Henry David Thoreau in his often quoted Walden put it this way: “I see young men . . . whose misfortune it is to have inherited farms, houses, barns, cattle, and farming tools; for these are more easily acquired than got rid of. Better they had been born in the open pasture and suckled by a wolf, that they might have seen with clearer eyes what field they were called to labor in.”
Ouch. That’s a bit harsh. But I do wonder if we would have chosen this lifestyle if we hadn’t been born into it. What would we have pursued if we had been raised by parents that worked in town? We’ll never know. What we do know is that a few hundred cows depend on us every single day of the year. In the spring the land dries and looks to us for irrigation water. And when you put water on ground, harvest follows.
When Mark was a young man looking towards his future, Grandma Bonnie told him to go to college.

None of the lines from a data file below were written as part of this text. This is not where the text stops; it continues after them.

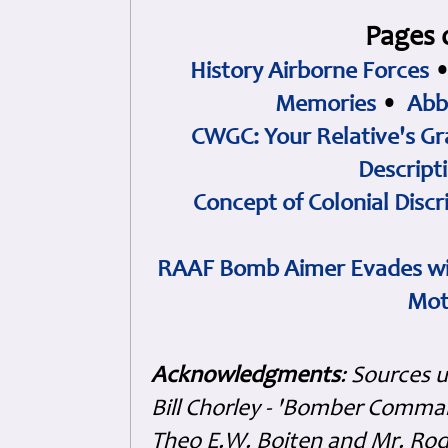
Pages 
History Airborne Forces
Memories
•
Abb
CWGC: Your Relative's Gr
Descript
Concept of Colonial Discr
RAAF Bomb Aimer Evades wi
Mot
Acknowledgments
: Sources 
Bill Chorley - 'Bomber Command
Theo E.W. Boiten and Mr. Rode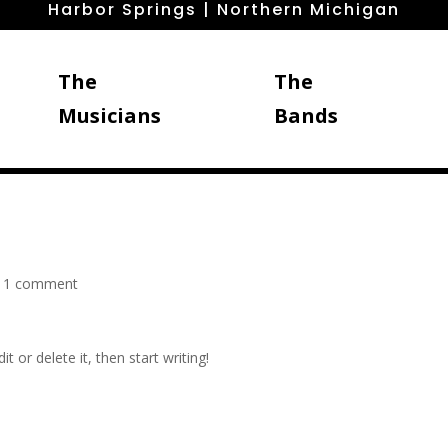
Harbor Springs | Northern Michigan
The
The
Musicians
Bands
|
1 comment
t or delete it, then start writing!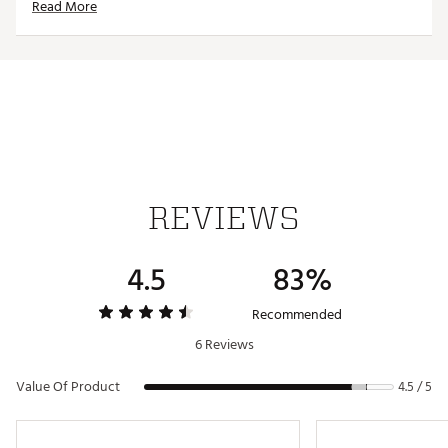
Read More
Year, Martin Nowicki
Brand :
IMPACT SNAP
Web ID:
19TQIUMPCTSNPRHXXTRN
SKU:
19980006
REVIEWS
4.5
83%
Recommended
6 Reviews
Value Of Product
4.5 / 5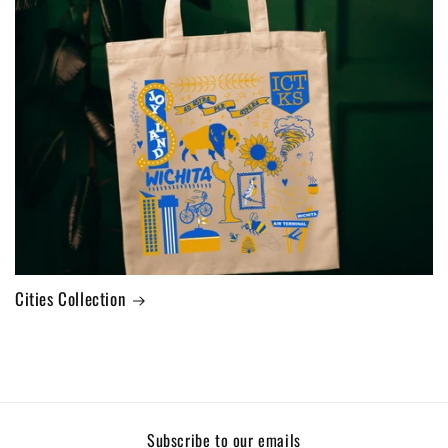
Cities Collection
Subscribe to our emails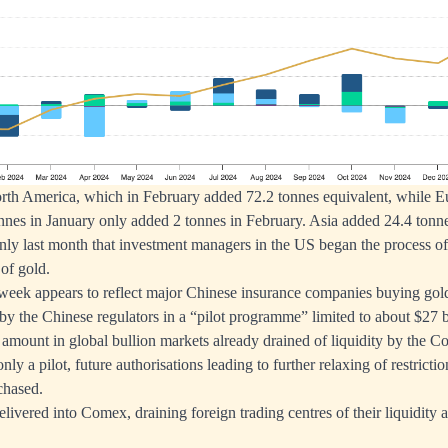
rth America, which in February added 72.2 tonnes equivalent, while Eu
nes in January only added 2 tonnes in February. Asia added 24.4 tonne
s only last month that investment managers in the US began the process of
 of gold.
week appears to reflect major Chinese insurance companies buying gol
 by the Chinese regulators in a “pilot programme” limited to about $27 b
nt amount in global bullion markets already drained of liquidity by the 
only a pilot, future authorisations leading to further relaxing of restricti
chased.
delivered into Comex, draining foreign trading centres of their liquidit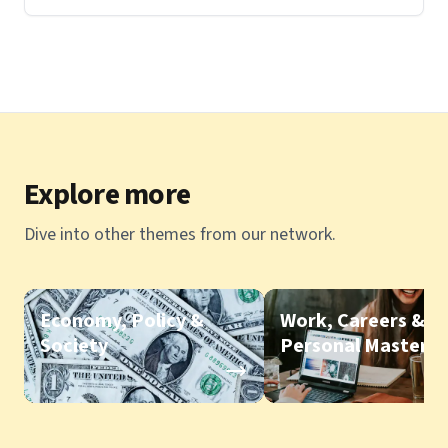
Explore more
Dive into other themes from our network.
Economy, Policy &
Work, Careers &
Society
Personal Mastery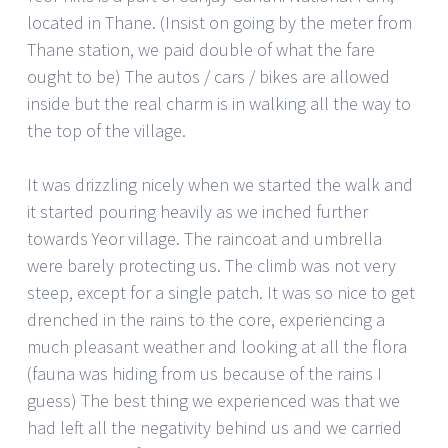
located in Thane. (Insist on going by the meter from
Thane station, we paid double of what the fare
ought to be) The autos / cars / bikes are allowed
inside but the real charm is in walking all the way to
the top of the village.
It was drizzling nicely when we started the walk and
it started pouring heavily as we inched further
towards Yeor village. The raincoat and umbrella
were barely protecting us. The climb was not very
steep, except for a single patch. It was so nice to get
drenched in the rains to the core, experiencing a
much pleasant weather and looking at all the flora
(fauna was hiding from us because of the rains I
guess) The best thing we experienced was that we
had left all the negativity behind us and we carried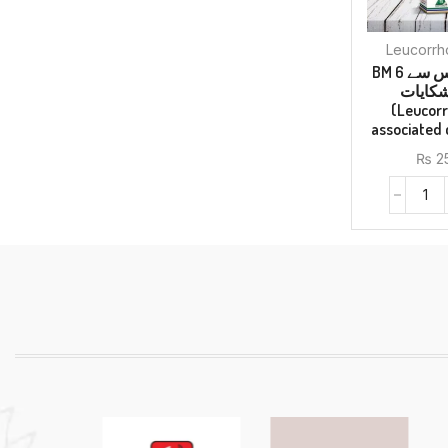
BM 6 لیکوریا اور اس سے
وابستہ
(Leucor
associated
₨
2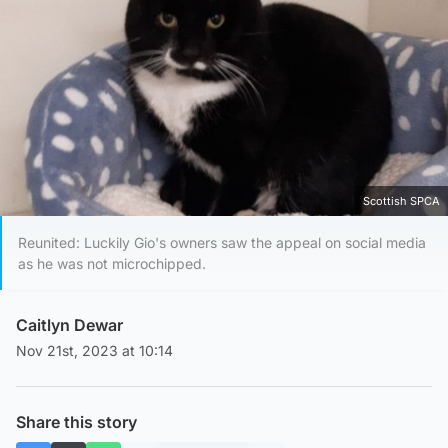
Scottish SPCA
Reunited: Luckily Gio's owners saw the appeal on social media
as he was not microchipped.
Caitlyn Dewar
Nov 21st, 2023 at 10:14
Share this story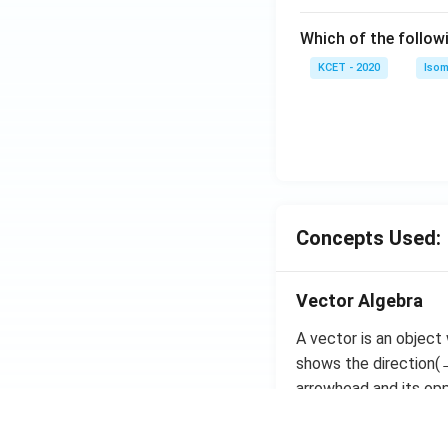
}
\
+
c)
{
h
ri
Which of the follow
c)
3
a
g
}
t
KCET - 2020
Isom
h
}
{i
t)
}
^
+
2
\
+
fr
\l
a
ef
c
Concepts Used:
t(
{
\
1
fr
}
Vector Algebra
a
{
c
A vector is an object
\
{
shows the direction(→
s
1
arrowhead and its oppo
q
}
rt
{
The magnitude of the 
{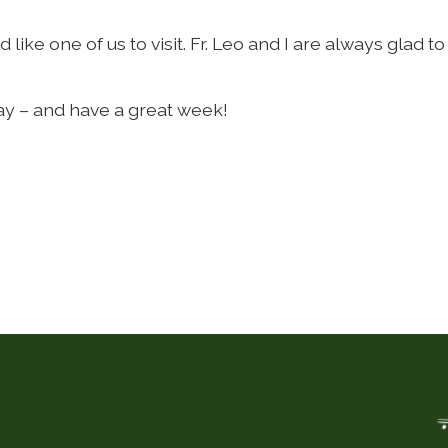
ike one of us to visit. Fr. Leo and I are always glad to 
ay – and have a great week!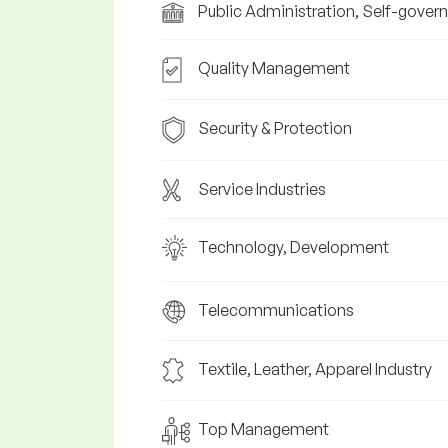
Public Administration, Self-gover
Quality Management
Security & Protection
Service Industries
Technology, Development
Telecommunications
Textile, Leather, Apparel Industry
Top Management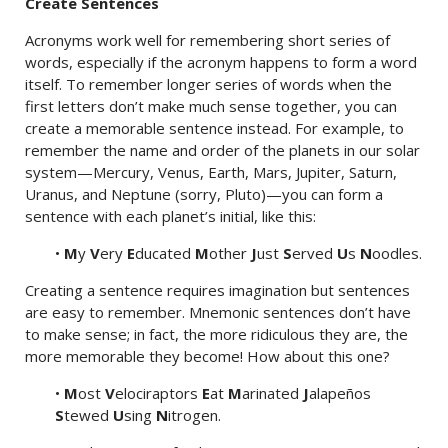
Create Sentences
Acronyms work well for remembering short series of
words, especially if the acronym happens to form a word
itself. To remember longer series of words when the
first letters don’t make much sense together, you can
create a memorable sentence instead. For example, to
remember the name and order of the planets in our solar
system—Mercury, Venus, Earth, Mars, Jupiter, Saturn,
Uranus, and Neptune (sorry, Pluto)—you can form a
sentence with each planet’s initial, like this:
•
M
y
V
ery
E
ducated
M
other
J
ust
S
erved
U
s
N
oodles.
Creating a sentence requires imagination but sentences
are easy to remember. Mnemonic sentences don’t have
to make sense; in fact, the more ridiculous they are, the
more memorable they become! How about this one?
•
M
ost
V
elociraptors
E
at
M
arinated
J
alapeños
S
tewed
U
sing
N
itrogen.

Referring to his Dad and Grandpa, Bonnie told him, “this ranch has taken too much out of two men already." Mark did go on to university and taught school for sixteen years, but the ranch was here every night after school and on the weekends until it finally pulled him back to its beautiful and relentless cycle of obligations.
So that’s my gutsy blog. And to put a bit of poetry back in, here’s a photo of our two oldest kids, home for a few days and riding together again. As I post this, they're both visiting far away places. Seth is in Alaska and Callie is in Germany. But wherever they go they take their roots with them. They’re strong because of this ranch. They know who they are because of this ranch. They probably got their guts here too.